Over the past three years, I’ve been developing systems to scale mitigation and adaptation, and in particular to reduce fuel loads and restore fire resilience to forests across the Western United States via thinning and prescribed burning, a primary objective of the U.S. Forest Service (through their Wildfire Crisis Strategy). It is notable that, among the multiple flashpoints in the politics of the Earth, figuring out ways to reduce wildfire risk is something most folks can agree to agree on.

Stated simply, I believe the most effective way to reduce wildfire risk across the West is to remove excess fuels from forests and put them underground.

Putting wildfire risk underground is likely to be the most cost-effective and environmentally friendly option for reducing fuel loads, while being relatively safe. This ought to be seen as a form of utilization, which repurposes fuels that would otherwise be disposed of by pile burning for durable carbon storage, which can be converted to a saleable product (i.e. carbon dioxide removal, CDR), for which companies have spent $3.6B in aggregate since 2022 (i.e. there’s a real market for the carbon cycle influence achieved).

Done right, there are several forms of burial which are likely to achieve durable CDR (durable means carbon is stored for 1000+ years) which are scalable in the near future:

• Biomass Burial: Burying stabilized, raw biomass in a geologically engineered chamber, then protecting that chamber from disturbance (whether geologic, faunal, floral, or human).

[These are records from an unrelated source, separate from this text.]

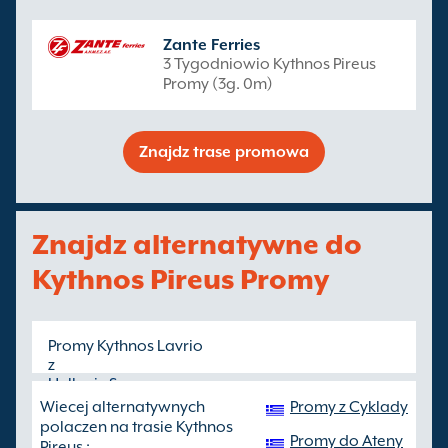
Zante Ferries
3 Tygodniowio Kythnos Pireus
Promy (3g. 0m)
Znajdz trase promowa
Znajdz alternatywne do
Kythnos Pireus Promy
Promy Kythnos Lavrio
z
Hellenic Seaways
- rzadziej, krotszy przeplyw
Wiecej alternatywnych
Promy z Cyklady
polaczen na trasie Kythnos
Promy do Ateny
Pireus :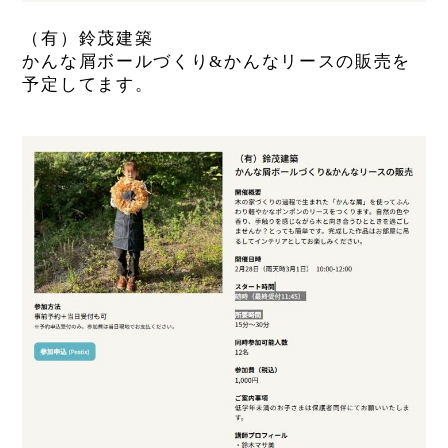
（有）鈴茂建築
かんな屑ボールづくり&かんなリースの販売を
予定してます。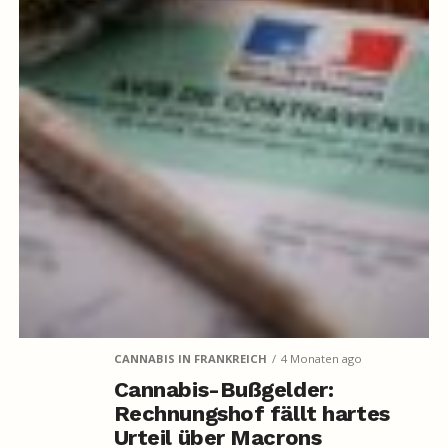
CANNABIS IN FRANKREICH
4 Monaten ago
Cannabis-Bußgelder:
Rechnungshof fällt hartes
Urteil über Macrons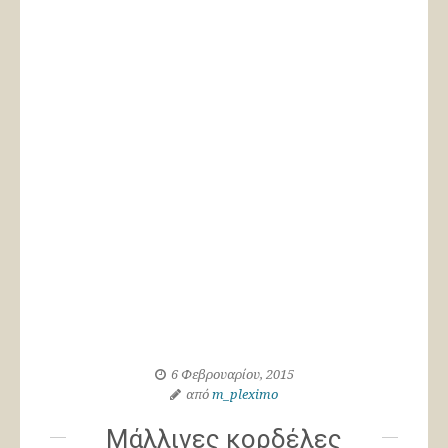
6 Φεβρουαρίου, 2015
από
m_pleximo
Μάλλινες κορδέλες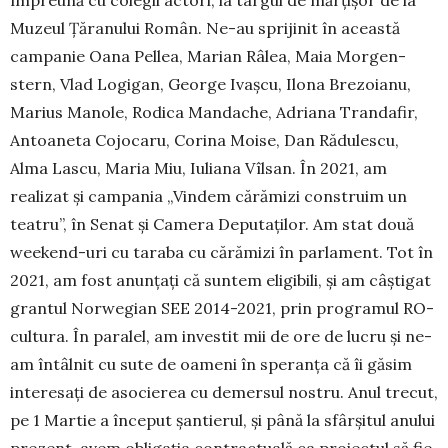
Muzeul Țăranului Român. Ne-au spri­jinit în această
cam­panie Oana Pellea, Marian Râlea, Maia Morgen­
stern, Vlad Logigan, George Ivașcu, Ilo­na Brezoianu,
Marius Manole, Rodica Mandache, Adri­a­na Tranda­fir,
Antoaneta Cojocaru, Corina Moi­se, Dan Rădules­cu,
Alma Lascu, Maria Miu, Iuliana Vîl­san. În 2021, am
realizat și campania „Vindem că­rămizi construim un
teatru”, în Senat și Camera De­pu­­taților. Am stat două
weekend-uri cu taraba cu că­ră­mizi în parlament. Tot în
2021, am fost anunțați că sun­tem eligibili, și am câștigat
grantul Norwegian SEE 2014-2021, prin pro­gramul RO-
cultura. În para­lel, am investit mii de ore de lucru și ne-
am întâlnit cu sute de oameni în speranța că îi găsim
interesați de asocierea cu demersul nostru. Anul trecut,
pe 1 Martie a început șantierul, și până la sfârșitul anului
prezent, avem obligația contractuală ca proiectul să fie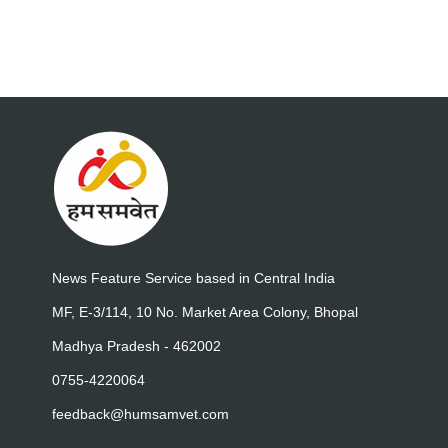
News Feature Service based in Central India
MF, E-3/114, 10 No. Market Area Colony, Bhopal
Madhya Pradesh - 462002
0755-4220064
feedback@humsamvet.com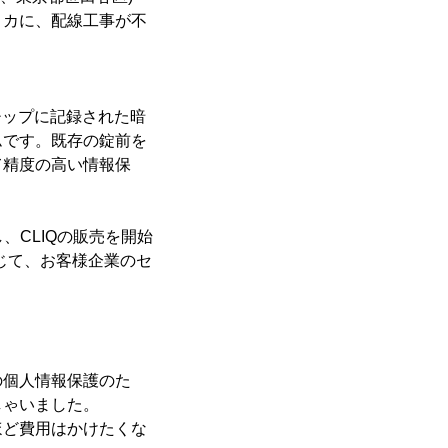
リカに、配線工事が不
チップに記録された暗
ムです。既存の錠前を
て精度の高い情報保
、CLIQの販売を開始
じて、お客様企業のセ
の個人情報保護のた
しゃいました。
ほど費用はかけたくな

• Bioenergy with Carbon Capture and Storage (BECCS): Converting raw biomass to energy and CO₂, and injecting the CO₂ into geologically secure formations.

• Pyrolysis with Byproduct Storage: Converting raw biomass into a C-rich byproduct, like bio-oil and bio-char, and storing these forms underground in a secure manner.

This is a sensible, cost-effective strategy which adapts forests to hotter, drier conditions. It ought to see more deployment!